◆ Task description: Word for word, reproduce the records, keeping none of the pictures.

◆ Material to process:
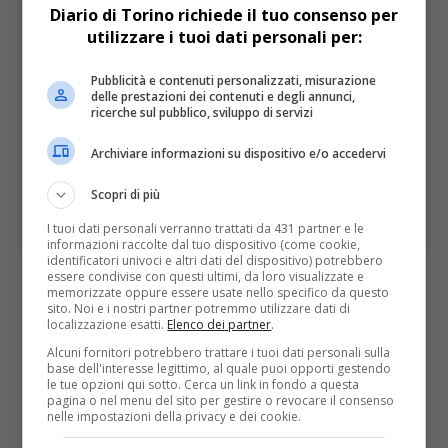
Diario di Torino richiede il tuo consenso per
utilizzare i tuoi dati personali per:
Pubblicità e contenuti personalizzati, misurazione
delle prestazioni dei contenuti e degli annunci,
ricerche sul pubblico, sviluppo di servizi
Archiviare informazioni su dispositivo e/o accedervi
Scopri di più
I tuoi dati personali verranno trattati da 431 partner e le
informazioni raccolte dal tuo dispositivo (come cookie,
identificatori univoci e altri dati del dispositivo) potrebbero
essere condivise con questi ultimi, da loro visualizzate e
memorizzate oppure essere usate nello specifico da questo
I PIÙ LETTI
ULTIME
sito. Noi e i nostri partner potremmo utilizzare dati di
localizzazione esatti.
Elenco dei partner
.
Alcuni fornitori potrebbero trattare i tuoi dati personali sulla
base dell'interesse legittimo, al quale puoi opporti gestendo
le tue opzioni qui sotto. Cerca un link in fondo a questa
pagina o nel menu del sito per gestire o revocare il consenso
nelle impostazioni della privacy e dei cookie.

◆ Reply:
Diario di Torino richiede il tuo consenso per
utilizzare i tuoi dati personali per:
Pubblicità e contenuti personalizzati, misurazione
delle prestazioni dei contenuti e degli annunci,
ricerche sul pubblico, sviluppo di servizi
Archiviare informazioni su dispositivo e/o accedervi
Scopri di più
I tuoi dati personali verranno trattati da 431 partner e le
informazioni raccolte dal tuo dispositivo (come cookie,
identificatori univoci e altri dati del dispositivo) potrebbero
essere condivise con questi ultimi, da loro visualizzate e
memorizzate oppure essere usate nello specifico da questo
I PIÙ LETTI
ULTIME
sito. Noi e i nostri partner potremmo utilizzare dati di
localizzazione esatti.
Elenco dei partner
.
Alcuni fornitori potrebbero trattare i tuoi dati personali sulla
base dell'interesse legittimo, al quale puoi opporti gestendo
le tue opzioni qui sotto. Cerca un link in fondo a questa
pagina o nel menu del sito per gestire o revocare il consenso
nelle impostazioni della privacy e dei cookie.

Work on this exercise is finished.